Good plan. I am in no fit state to deal with dental issues right now.
My tooth however has different ideas and less than a week later as I’m eating my Sunday dinner, I feel a suspicious crunch in my mashed potato.
…and a whole range of additional expletives that I shall not detail here, burst forth from my mouth along with a shard of broken tooth.
I’m in no physical pain.
So again I lay back in the dentist’s chair fingers clenched tightly, trying to focus my attention on a stain on the ceiling through the smudged plastic, health and safety goggles protecting my eyes from heaven knows what.
“Breathe” suggests my dentist and I do. I didn’t realise that I’d stopped.
There’s a strange burning type smell which accompanies the high pitched, intermittent buzzing of my dentist’s current tool of choice.
My cheeks and jaw are aching from the effort of keeping my mouth open though I can feel nothing else as my gums have been loaded up with anaesthetic and are numb.
Again my dentist patches me up with temporary filler and sends me home to await another appointment this time to start the root canal which can no longer be delayed.
Providing my blood counts remain ‘acceptable’ and providing I have my treatments just before my chemotherapies when my immunity is at its strongest- we are good to go!
My appointment arrives a few days before my fifth chemo.

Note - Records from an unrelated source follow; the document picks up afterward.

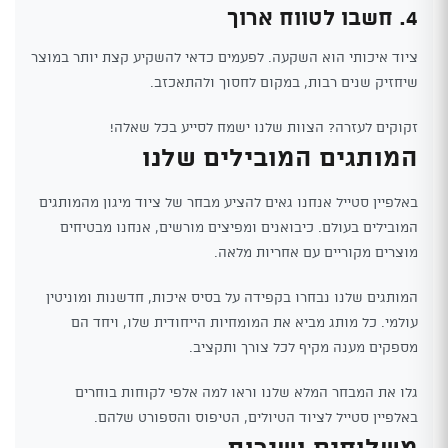
4. חשבו לטווח ארוך
ציוד איכותי הוא השקעה. לפעמים כדאי להשקיע קצת יותר במוצר
שיחזיק שנים רבות, במקום לחסוך ולהתאכזב.
זקוקים לעזרה? הצוות שלנו ישמח לסייע בכל שאלה!
המותגים המובילים שלנו
באלפיין סטייל אנחנו גאים להציע מבחר של ציוד מיגון מהמותגים
המובילים בעולם. כיבואנים ומפיצים מורשים, אנחנו מבטיחים
מוצרים מקוריים עם אחריות מלאה.
המותגים שלנו נבחרו בקפידה על בסיס איכות, חדשנות ומוניטין
עולמי. כל מותג מביא את המומחיות הייחודית שלו, ויחד הם
מספקים מענה מקיף לכל צורך ותקציב.
גלו את המבחר המלא שלנו וראו למה אלפי לקוחות בוחרים
באלפיין סטייל לציוד הטיולים, הטיפוס והספורט שלהם.
משלוחים ושירות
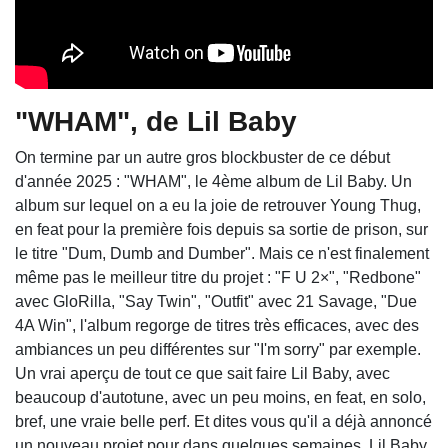
"WHAM", de Lil Baby
On termine par un autre gros blockbuster de ce début
d'année 2025 : "WHAM", le 4ème album de Lil Baby. Un
album sur lequel on a eu la joie de retrouver Young Thug,
en feat pour la première fois depuis sa sortie de prison, sur
le titre "Dum, Dumb and Dumber". Mais ce n'est finalement
même pas le meilleur titre du projet : "F U 2×", "Redbone"
avec GloRilla, "Say Twin", "Outfit" avec 21 Savage, "Due
4A Win", l'album regorge de titres très efficaces, avec des
ambiances un peu différentes sur "I'm sorry" par exemple.
Un vrai aperçu de tout ce que sait faire Lil Baby, avec
beaucoup d'autotune, avec un peu moins, en feat, en solo,
bref, une vraie belle perf. Et dites vous qu'il a déjà annoncé
un nouveau projet pour dans quelques semaines. Lil Baby,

My original filling is removed. The canals-three of them are cleared of the dead nerves, flushed and cleaned out before the tooth is filled with anaesthetic packing and a temporary filling. A few days before chemo six my dentist will complete the treatment
A week passes.
It’s a beautiful bright Monday morning and as the steroid buzz is draining from my system and the tiredness of another sleepless night gathers around my eyes, I settle myself into my little doorway nook half outside, half inside.
My book at the ready, coffee and toast on the table by my side- I begin to feel better my spirit lifted by the warmth of this early sunshine and the intensity of conversations between the Blue Tit and the Blackbird, the Gold Finch and the Robin. The gentle but still chilly breeze strokes my cheek, the only real give away to the fact that it’s March and not June.
I pick up a piece of generously buttered, lightly golden toast ever so slightly heartbroken by the fact that I will not be able to taste it’s buttery wonder and tear of a small corner with my teeth.
I move it around my chemo inflamed mouth cautiously, slowly mashing it down to pulp bracing myself for the painful swallow.
I repeat the process several times.
Half way through my second, tasteless slice I feel once again that sickening crunch between my back teeth and I know immediately that it’s not my toast…
…here goes my tooth again!
Spitting out the contents of my mouth into the sink, I rinse first with water before gently brushing around my teeth in order to properly assess the situation.
In the sink are bits of filling, packing and a small piece of my tooth.
I’m in no pain although I feel my emotional reserves begin to buckle and strain under the phenomenally unfair and totally unnecessary additional stress inflicted upon them.
So I call upon my dentist once more and once more he attempts to patch me up, edging me tantalisingly ever closer to the finish line where the glittering prize of keeping my tooth, awaits me.